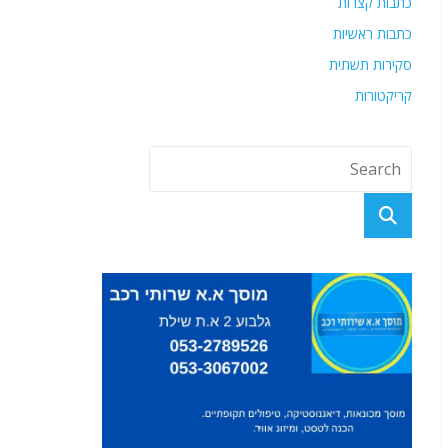
כתבות קצרות
כתבות ראשיות
סקירות תשתית
קריקטורות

• **EXERCISE PROMPT**: Write out the data in full and exactly as given, though without the images.

• **YOUR SOLUTION**:
כתבות קצרות
כתבות ראשיות
סקירות תשתית
קריקטורות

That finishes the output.